Week 5 at Recurse Center
04 May 2018Started off this week feeling not-so-good about myself, like I was just running waist-deep in mud, just trying to move forward but feeling so stuck. On Tuesday I made the very-good decision to break from my overarching goal (which had led me into video decoders and web assembly) and make a PBCore2.1 validator, which took only a small amount of time to produce good and useful results. I moved on from there into doing a bit of what I casually have been referring to as “javascript shitposting,” which is making things that don’t have much value and just cobbling together junk to make myself feel better.
This week, I am:
- reminding myself that I am farther along in my quest than I had originally mapped for myself
- reminding myself I am in a space where it’s okay to fail repeatedly and to follow paths I want to follow
- reminding myself I don’t have to know everything and I don’t have to learn everything
I’ve been thinking about a conversation I had with a batchmate a few weeks ago, about what we want to do after this whole adventure is over. At some point, I said (for the second time, among other things) that I just really had to care about what I was building. He paused and said something along the lines of “You really do care about that!” “Don’t you?” No. He said he cared about working with good people and with interesting technology, but what was being built didn’t matter all that much. I cannot imagine not caring. This often feels, in my day-to-day life and the repercussions I face as a result of it, more of a fault than a virtue.
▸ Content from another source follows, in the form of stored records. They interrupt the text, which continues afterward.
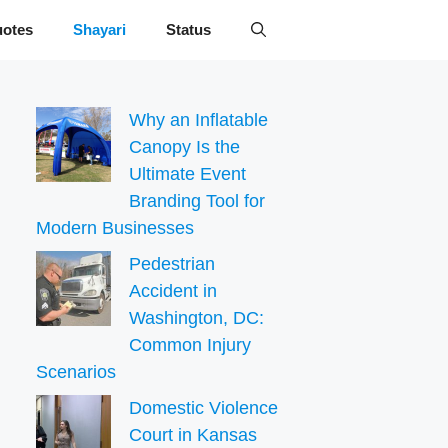
otes
Shayari
Status
Why an Inflatable
Canopy Is the
Ultimate Event
Branding Tool for
Modern Businesses
Pedestrian
Accident in
Washington, DC:
Common Injury
Scenarios
Domestic Violence
Court in Kansas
I can follow this analogy to even being here at RC. Last week I was feeling lost and wondering if I even enjoyed actual programming, but I think I was 1) mysteriously moody for unrelated reasons but especially 2) having a hard time finding a small, tangible project that had meaning for me. I’ve never been a person who can tolerate doing things that don’t matter just for the sake of doing them, so I am in fact a terrible programmer when it comes to doing the kinds of arbitrary tasks and hoops required to jump through to get a programming job, like solving mathy problems for fun. I have to accept this about myself – I’ll never enjoy doing that because it feels very pointless, even when the point is “good employment.”
But I’m feeling a lot better about my technical abilities. Last week I was kinda like “wah wah, I’m so terrible at all of this and I’ll never be better.” Taking a break from learning Rust and diving into video to do some webdev and javascripting and then returning to Rust+WASM+JavaScript and realizing that I have actually learned things gave me the perspective I needed to keep moving forward.
This week I was reminded of how much I really, really love the work I was doing prior to coming to RC, with Archivematica 1.7 being released (and buying myself a slice-o-cake), working on some UX stuff from Collab Cataloging Japan, and checking in with Mark Morris Dance Group’s cataloging project to tidy up a few things. I really love what I do and I am grateful to do it, but on the other hand I realize that I need to make choices that reflect in providing me with stable income and (most importantly) health care. I worry that working on things that I love and having health care and living in New York are not all things I am capable of having at the same time. This leaves me often feeling essentially unemployable. Despite my attempts to comfort other people on the job hunt now that being a good, kind, empathetic, intelligent, and creative person is very often antithetical to being a good prospective employee and to be in general wary of vocational awe, I am often subject to the same struggles.
It is very much a privilege to be able to live in a way that attempts to be aligned with one’s ethics.